Problem to work on – Among the entries, find the lines with the string "editor" and copy them.

Document structure recognition data:
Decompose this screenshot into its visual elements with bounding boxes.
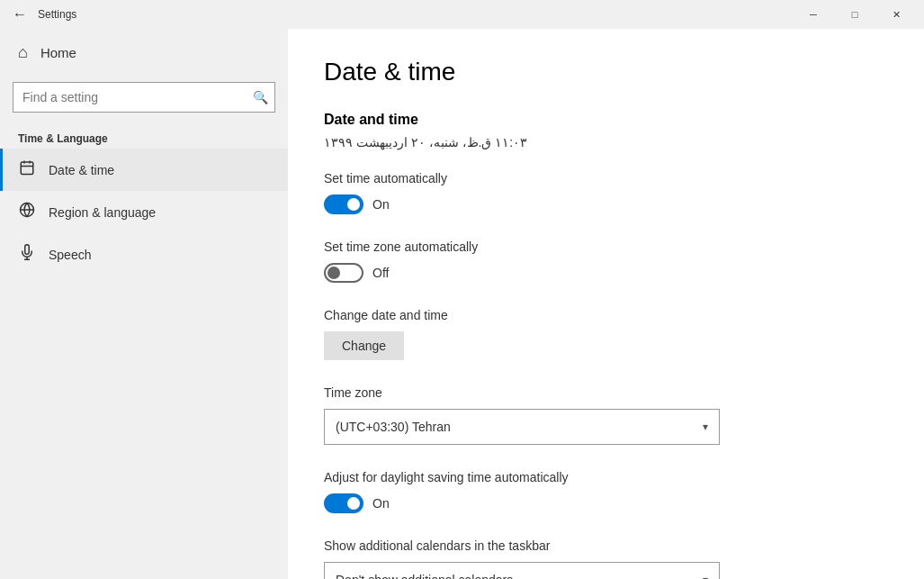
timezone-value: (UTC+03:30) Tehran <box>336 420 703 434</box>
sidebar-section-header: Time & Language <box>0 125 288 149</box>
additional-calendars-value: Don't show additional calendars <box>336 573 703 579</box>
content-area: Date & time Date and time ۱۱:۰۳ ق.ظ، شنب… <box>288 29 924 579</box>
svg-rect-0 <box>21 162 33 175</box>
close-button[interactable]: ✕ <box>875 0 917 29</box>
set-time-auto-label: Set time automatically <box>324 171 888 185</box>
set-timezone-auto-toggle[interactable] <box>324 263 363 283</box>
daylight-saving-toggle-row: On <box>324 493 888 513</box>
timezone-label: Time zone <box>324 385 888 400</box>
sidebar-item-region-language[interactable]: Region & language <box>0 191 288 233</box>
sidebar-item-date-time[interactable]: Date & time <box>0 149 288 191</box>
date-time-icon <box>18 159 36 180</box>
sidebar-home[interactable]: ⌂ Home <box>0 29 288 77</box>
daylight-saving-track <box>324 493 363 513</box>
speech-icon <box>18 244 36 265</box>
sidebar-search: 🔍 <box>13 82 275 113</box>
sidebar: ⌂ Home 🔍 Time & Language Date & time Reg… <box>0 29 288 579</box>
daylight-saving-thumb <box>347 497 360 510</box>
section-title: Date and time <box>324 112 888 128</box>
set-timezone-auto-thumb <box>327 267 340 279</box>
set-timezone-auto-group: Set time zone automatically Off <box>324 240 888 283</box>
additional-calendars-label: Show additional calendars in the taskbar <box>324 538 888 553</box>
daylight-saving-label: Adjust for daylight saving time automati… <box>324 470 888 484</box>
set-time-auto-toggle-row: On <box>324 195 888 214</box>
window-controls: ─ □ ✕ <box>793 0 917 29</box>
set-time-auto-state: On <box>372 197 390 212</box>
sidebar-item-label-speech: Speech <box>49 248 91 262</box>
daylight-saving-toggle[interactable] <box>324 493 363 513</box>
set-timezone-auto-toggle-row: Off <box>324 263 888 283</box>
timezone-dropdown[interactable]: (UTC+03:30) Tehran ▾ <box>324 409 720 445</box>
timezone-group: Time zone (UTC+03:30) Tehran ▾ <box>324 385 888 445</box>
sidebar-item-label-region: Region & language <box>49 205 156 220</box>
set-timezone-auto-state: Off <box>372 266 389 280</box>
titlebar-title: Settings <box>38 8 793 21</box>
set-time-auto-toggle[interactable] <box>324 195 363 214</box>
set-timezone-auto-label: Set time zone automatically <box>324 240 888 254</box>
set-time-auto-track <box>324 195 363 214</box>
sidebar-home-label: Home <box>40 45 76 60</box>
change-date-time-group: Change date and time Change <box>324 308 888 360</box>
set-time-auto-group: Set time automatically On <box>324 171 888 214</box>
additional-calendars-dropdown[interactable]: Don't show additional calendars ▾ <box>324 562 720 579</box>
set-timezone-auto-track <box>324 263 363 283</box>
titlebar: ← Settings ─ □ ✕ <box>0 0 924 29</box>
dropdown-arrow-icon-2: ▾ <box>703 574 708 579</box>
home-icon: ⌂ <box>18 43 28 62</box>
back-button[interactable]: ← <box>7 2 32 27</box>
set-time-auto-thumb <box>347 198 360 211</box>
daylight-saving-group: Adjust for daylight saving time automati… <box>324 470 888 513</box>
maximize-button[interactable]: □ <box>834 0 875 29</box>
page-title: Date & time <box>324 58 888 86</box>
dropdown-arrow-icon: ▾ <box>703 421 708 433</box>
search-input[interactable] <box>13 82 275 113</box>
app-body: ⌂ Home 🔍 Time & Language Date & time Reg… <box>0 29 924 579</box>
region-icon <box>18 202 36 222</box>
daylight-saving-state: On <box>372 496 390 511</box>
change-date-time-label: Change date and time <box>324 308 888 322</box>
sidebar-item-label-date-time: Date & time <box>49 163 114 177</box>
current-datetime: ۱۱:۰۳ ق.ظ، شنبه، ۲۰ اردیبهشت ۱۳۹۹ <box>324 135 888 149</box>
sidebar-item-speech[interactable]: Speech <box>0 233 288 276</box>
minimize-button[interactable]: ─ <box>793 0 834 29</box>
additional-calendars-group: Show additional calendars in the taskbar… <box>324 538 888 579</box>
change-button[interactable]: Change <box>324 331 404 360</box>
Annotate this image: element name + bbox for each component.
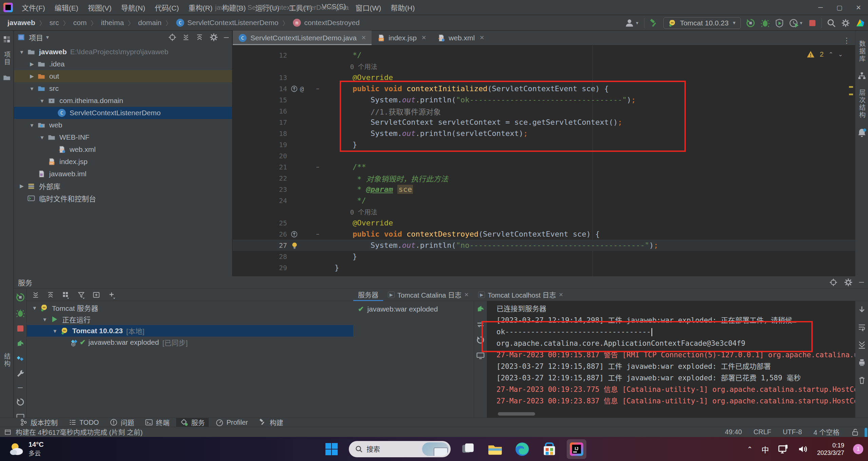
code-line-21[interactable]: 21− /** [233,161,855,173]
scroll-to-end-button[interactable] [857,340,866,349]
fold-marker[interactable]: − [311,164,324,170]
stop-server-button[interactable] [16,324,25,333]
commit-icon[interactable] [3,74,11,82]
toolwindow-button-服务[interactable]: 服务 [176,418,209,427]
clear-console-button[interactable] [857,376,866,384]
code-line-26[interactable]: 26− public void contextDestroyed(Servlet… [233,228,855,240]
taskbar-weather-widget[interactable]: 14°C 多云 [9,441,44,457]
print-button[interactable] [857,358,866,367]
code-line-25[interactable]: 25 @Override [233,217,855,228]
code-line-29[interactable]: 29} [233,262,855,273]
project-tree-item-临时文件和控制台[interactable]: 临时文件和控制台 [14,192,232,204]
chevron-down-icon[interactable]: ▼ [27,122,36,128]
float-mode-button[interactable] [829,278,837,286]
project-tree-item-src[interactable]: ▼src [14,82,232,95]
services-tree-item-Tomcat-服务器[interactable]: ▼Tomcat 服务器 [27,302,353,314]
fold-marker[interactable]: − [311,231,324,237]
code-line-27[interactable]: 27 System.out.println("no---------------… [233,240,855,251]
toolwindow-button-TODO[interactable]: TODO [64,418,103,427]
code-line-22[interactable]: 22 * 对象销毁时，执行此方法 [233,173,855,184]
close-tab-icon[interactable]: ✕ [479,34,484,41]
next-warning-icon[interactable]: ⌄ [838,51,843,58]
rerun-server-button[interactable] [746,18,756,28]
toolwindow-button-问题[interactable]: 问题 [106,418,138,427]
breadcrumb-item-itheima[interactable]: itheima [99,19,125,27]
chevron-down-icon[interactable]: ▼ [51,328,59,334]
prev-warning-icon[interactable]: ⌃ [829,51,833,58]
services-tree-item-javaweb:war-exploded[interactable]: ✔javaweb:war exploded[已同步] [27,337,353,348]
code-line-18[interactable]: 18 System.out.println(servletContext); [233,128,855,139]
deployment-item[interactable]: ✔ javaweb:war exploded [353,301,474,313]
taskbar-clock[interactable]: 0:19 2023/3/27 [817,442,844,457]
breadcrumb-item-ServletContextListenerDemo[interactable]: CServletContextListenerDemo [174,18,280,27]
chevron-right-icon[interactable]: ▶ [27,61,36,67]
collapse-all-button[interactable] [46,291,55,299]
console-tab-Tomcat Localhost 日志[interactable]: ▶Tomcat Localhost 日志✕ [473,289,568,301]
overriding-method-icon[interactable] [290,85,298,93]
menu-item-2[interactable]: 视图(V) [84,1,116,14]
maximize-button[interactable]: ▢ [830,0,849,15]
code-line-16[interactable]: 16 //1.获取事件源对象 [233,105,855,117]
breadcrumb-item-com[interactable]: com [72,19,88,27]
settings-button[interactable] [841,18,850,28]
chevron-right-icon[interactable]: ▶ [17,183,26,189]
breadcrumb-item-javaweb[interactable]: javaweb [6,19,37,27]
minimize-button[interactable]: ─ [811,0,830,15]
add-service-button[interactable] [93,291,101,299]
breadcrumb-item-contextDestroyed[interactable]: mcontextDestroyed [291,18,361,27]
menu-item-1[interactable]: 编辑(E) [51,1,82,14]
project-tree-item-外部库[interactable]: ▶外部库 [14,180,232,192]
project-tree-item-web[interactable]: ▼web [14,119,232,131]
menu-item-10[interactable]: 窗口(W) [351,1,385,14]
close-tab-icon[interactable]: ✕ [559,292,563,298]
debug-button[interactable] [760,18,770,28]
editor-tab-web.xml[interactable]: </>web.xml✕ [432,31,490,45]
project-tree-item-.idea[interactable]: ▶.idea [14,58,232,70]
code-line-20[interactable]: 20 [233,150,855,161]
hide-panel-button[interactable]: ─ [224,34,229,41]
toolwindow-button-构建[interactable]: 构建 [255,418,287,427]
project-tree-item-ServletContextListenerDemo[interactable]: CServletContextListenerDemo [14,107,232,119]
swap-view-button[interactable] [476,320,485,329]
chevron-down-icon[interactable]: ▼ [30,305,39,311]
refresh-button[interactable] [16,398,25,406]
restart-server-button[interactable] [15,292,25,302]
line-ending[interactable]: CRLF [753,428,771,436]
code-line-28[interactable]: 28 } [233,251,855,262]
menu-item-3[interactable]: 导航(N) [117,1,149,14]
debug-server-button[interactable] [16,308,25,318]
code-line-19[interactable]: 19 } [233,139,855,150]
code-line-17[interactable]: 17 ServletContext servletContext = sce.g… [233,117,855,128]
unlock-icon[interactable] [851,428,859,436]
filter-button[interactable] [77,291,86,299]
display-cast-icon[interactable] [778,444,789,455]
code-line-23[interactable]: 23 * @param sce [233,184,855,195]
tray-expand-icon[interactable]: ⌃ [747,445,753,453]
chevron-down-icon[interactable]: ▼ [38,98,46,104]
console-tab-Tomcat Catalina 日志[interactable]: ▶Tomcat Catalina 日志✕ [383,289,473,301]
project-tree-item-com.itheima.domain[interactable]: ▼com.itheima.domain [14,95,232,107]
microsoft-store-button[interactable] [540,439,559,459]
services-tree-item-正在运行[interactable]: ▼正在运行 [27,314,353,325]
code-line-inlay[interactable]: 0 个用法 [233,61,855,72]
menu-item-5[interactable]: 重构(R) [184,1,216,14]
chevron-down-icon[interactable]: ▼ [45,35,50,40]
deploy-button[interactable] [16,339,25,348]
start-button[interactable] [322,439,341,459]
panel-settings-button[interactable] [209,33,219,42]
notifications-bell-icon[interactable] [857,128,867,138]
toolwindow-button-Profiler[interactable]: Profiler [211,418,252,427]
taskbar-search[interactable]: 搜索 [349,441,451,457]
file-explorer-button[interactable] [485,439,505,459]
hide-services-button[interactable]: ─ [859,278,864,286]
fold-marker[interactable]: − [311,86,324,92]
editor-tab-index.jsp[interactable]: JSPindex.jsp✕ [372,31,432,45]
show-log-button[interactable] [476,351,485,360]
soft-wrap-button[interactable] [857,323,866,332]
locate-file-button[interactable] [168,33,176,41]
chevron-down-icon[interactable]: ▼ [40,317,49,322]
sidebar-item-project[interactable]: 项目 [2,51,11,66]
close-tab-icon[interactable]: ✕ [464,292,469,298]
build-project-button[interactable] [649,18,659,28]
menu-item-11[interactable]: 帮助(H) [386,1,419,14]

Solution for this task –
editor-tab-web.xml[interactable]: </>web.xml✕ [432,31,490,45]
editor-tab-index.jsp[interactable]: JSPindex.jsp✕ [372,31,432,45]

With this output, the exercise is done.